• _Exercise description_
Only the line with "expande, seguimos centrados" and the lines after it, through the end of the material, belong in the answer; repeat them exactly.

• _Extracted records_
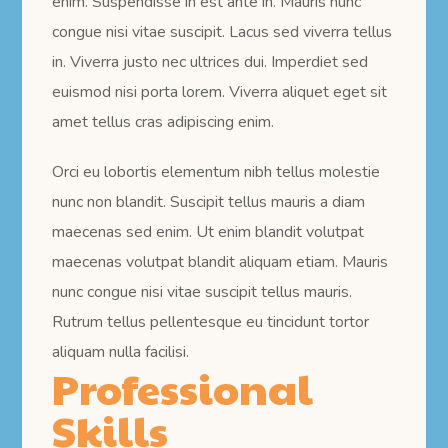
enim. Suspendisse in est ante in. Mauris nunc
congue nisi vitae suscipit. Lacus sed viverra tellus
in. Viverra justo nec ultrices dui. Imperdiet sed
euismod nisi porta lorem. Viverra aliquet eget sit
amet tellus cras adipiscing enim.
Orci eu lobortis elementum nibh tellus molestie
nunc non blandit. Suscipit tellus mauris a diam
maecenas sed enim. Ut enim blandit volutpat
maecenas volutpat blandit aliquam etiam. Mauris
nunc congue nisi vitae suscipit tellus mauris.
Rutrum tellus pellentesque eu tincidunt tortor
aliquam nulla facilisi.
Professional
Skills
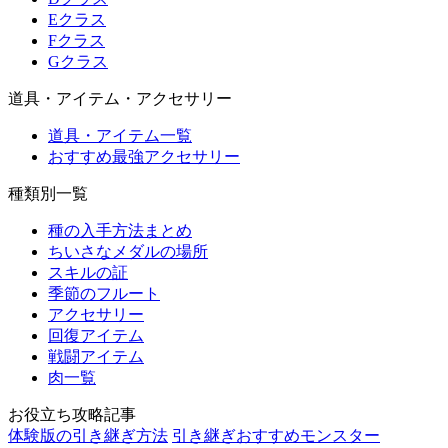
Eクラス
Fクラス
Gクラス
道具・アイテム・アクセサリー
道具・アイテム一覧
おすすめ最強アクセサリー
種類別一覧
種の入手方法まとめ
ちいさなメダルの場所
スキルの証
季節のフルート
アクセサリー
回復アイテム
戦闘アイテム
肉一覧
お役立ち攻略記事
体験版の引き継ぎ方法
引き継ぎおすすめモンスター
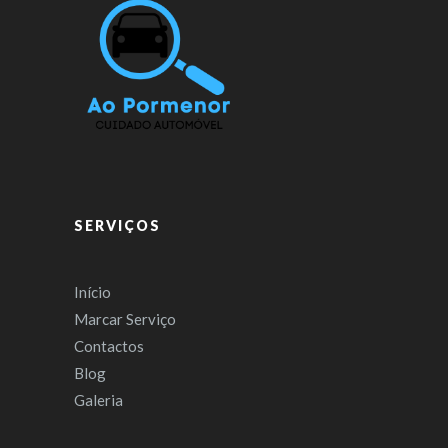
SERVIÇOS
Início
Marcar Serviço
Contactos
Blog
Galeria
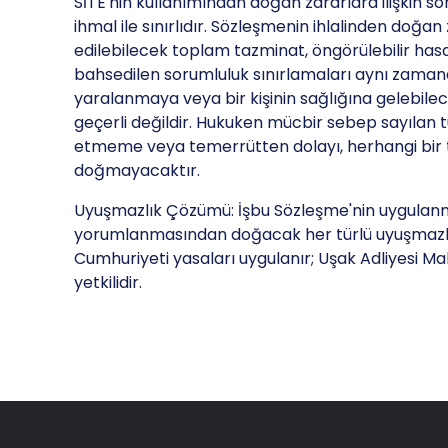
SİTE'nin kullanımından doğan zararlara ilişkin s
ihmal ile sınırlıdır. Sözleşmenin ihlalinden doğan
edilebilecek toplam tazminat, öngörülebilir hasarl
bahsedilen sorumluluk sınırlamaları aynı zaman
yaralanmaya veya bir kişinin sağlığına gelebil
geçerli değildir. Hukuken mücbir sebep sayılan 
etmeme veya temerrütten dolayı, herhangi bir
doğmayacaktır.
Uyuşmazlık Çözümü: İşbu Sözleşme'nin uygula
yorumlanmasından doğacak her türlü uyuşmazl
Cumhuriyeti yasaları uygulanır; Uşak Adliyesi Ma
yetkilidir.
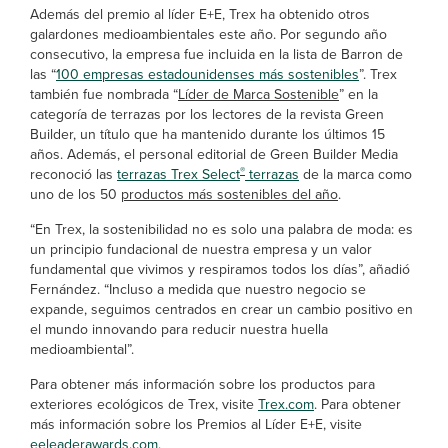
Además del premio al líder E+E, Trex ha obtenido otros
galardones medioambientales este año. Por segundo año
consecutivo, la empresa fue incluida en la lista de Barron de
las “
100 empresas estadounidenses más sostenibles
”. Trex
también fue nombrada “
Líder de Marca Sostenible
” en la
categoría de terrazas por los lectores de la revista Green
Builder, un título que ha mantenido durante los últimos 15
años. Además, el personal editorial de Green Builder Media
®
reconoció las
terrazas Trex Select
terrazas
de la marca como
uno de los 50
productos más sostenibles del año
.
“En Trex, la sostenibilidad no es solo una palabra de moda: es
un principio fundacional de nuestra empresa y un valor
fundamental que vivimos y respiramos todos los días”, añadió
Fernández. “Incluso a medida que nuestro negocio se
expande, seguimos centrados en crear un cambio positivo en
el mundo innovando para reducir nuestra huella
medioambiental”.
Para obtener más información sobre los productos para
exteriores ecológicos de Trex, visite
Trex.com
. Para obtener
más información sobre los Premios al Líder E+E, visite
eeleaderawards.com
.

• _Exercise output_
expande, seguimos centrados en crear un cambio positivo en
el mundo innovando para reducir nuestra huella
medioambiental”.
Para obtener más información sobre los productos para
exteriores ecológicos de Trex, visite
Trex.com
. Para obtener
más información sobre los Premios al Líder E+E, visite
eeleaderawards.com
.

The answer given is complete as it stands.